Introduction: As we all know, data lake technology is very hot in the field of big data. With its wide deployment and application in cloud, its business value has gradually gained consensus in the industry. How to build data lake architecture quickly is discussed by more and more enterprises. This paper mainly shares the architecture and practice of rapid construction of cloud native enterprise-level data lake.
Wang Zhen, technical expert of open source big data platform of Alibaba Cloud Computing Platform Division
This article is based on Meetup#0821, 2021 open source big data technology online
Live playback links: developer.aliyun.com/live/247227
Content framework:
- background
- How do I use the DLF data lake
- Field demonstration
I. Background introduction
What is a data lake
Data lake: Stores various types of data in a regular form
- Structured data (Orc, Parquet)
- Semi-structured data (Json, Xml)
- Unstructured data (images, videos)
Why a data lake
1. Further expansion of data scale
- Big data storage requires governance
- Data governance needs to clarify data dependencies
- Users need to know the total cost of big Data (TCO)
2. Diversified data sources
- Transaction data (MySQL, SqlServer)
- Search data (SOLR)
- Batch data (SPARK, HIVE)
3. Diversified data formats
- Parquet / Orc / Avro / Csv / Json / Text
4. Diversified data analysis scenarios
- Semantic – based search analysis
- Random/near real time OLAP analysis
5. Diversified users of data analysis
- Analysis of user role diversification (development/testing/data /BI)

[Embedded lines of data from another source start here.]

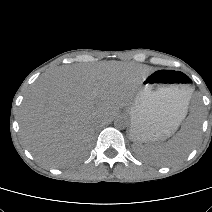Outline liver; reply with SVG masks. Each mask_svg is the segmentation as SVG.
Masks as SVG:
<instances>
[{"instance_id": "1", "label": "liver", "mask_w": 212, "mask_h": 212, "mask_svg": "<svg viewBox=\"0 0 212 212\" xmlns=\"http://www.w3.org/2000/svg\"><path fill=\"white\" fill-rule=\"evenodd\" d=\"M150 73L136 63L107 61L42 75L20 109L23 144L44 165L73 164L87 155L96 125L129 106Z\"/></svg>"}]
</instances>
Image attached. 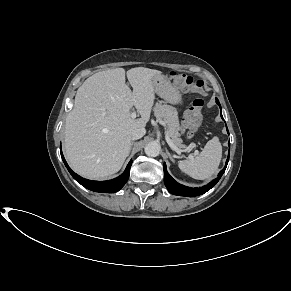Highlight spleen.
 Returning a JSON list of instances; mask_svg holds the SVG:
<instances>
[{
    "label": "spleen",
    "instance_id": "spleen-1",
    "mask_svg": "<svg viewBox=\"0 0 291 291\" xmlns=\"http://www.w3.org/2000/svg\"><path fill=\"white\" fill-rule=\"evenodd\" d=\"M222 157V146L217 137L209 140L202 152L195 158L181 160V171L198 180H205L217 171Z\"/></svg>",
    "mask_w": 291,
    "mask_h": 291
}]
</instances>
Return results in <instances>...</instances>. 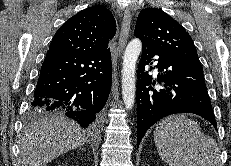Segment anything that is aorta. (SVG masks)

- User data access compliance control requirements
What can a data lake do
1. Further expand the scale of data
- Data Lake provides data blood service
- Data Lake provides [data governance] services
- The data lake helps users understand the overall cost of big data
2. Diversify data sources
- DLF provides unified metadata services
• Resolve multi-engine metadata consistency issues
• Address metadata usage and maintenance costs
3. Diversify data formats
- DLF provides data into lake/metadata crawl services
• Support MYSQL/KAFKA into the lake, metadata crawl
• Support offline/real-time access to the lake to meet the requirements of different business timeliness
• Supports data lake formats such as DELTA/HUDI
4. Diversified data analysis scenarios
- DLF provides unified Metadata Service
• Switch between MC/EMR/DDI engines
• Data exploration is consistent across engines
5. Diversified users for data analysis
- Data lake provides access control services
• Centralized authorization of data access in multiple engines/avoid repeated authorization
• Resolve multi-user data access compliance issues
- Data lake provides access log audit service
• Resolve compliance review issues with user data access
How to use DLF data lake
Data into the lake
1. A large number of heterogeneous external data sources [data into the lake] services
- Full import: Batch import
- Incremental import: Real-time incremental import of outflow into the lake
2. A large number of existing Hadoop ecological data [metadata crawl] services
- Import data to data lake OSS for storage
- Metadata crawl Extracts the original data schema
Data query
The Data Lake unified Metadata service supports multiple engine queries
- SPARK is used to explore the incoming lake data
- Use MAXCOMPUTE for deep complex processing of data
- Explore the data using the Databricks DDI dedicated cluster
- More engine support in…
Data governance
1. Control data access with access Control service
- Access permissions are set at the library/table/column level
- Unified metadata that needs to be set up only once
Second, use [Data Governance] service to clarify the total cost of big data
- Daily/weekly/monthly storage usage – Timely release of obsolete large storage files
- Calculation usage at the daily/weekly/monthly level – Timely identification of abnormal calculations on data
Three, practical operation demonstration
Data lakes build DLF experience links: dlf.console.aliyun.com/
The original link
This article is the original content of Aliyun and shall not be reproduced without permission.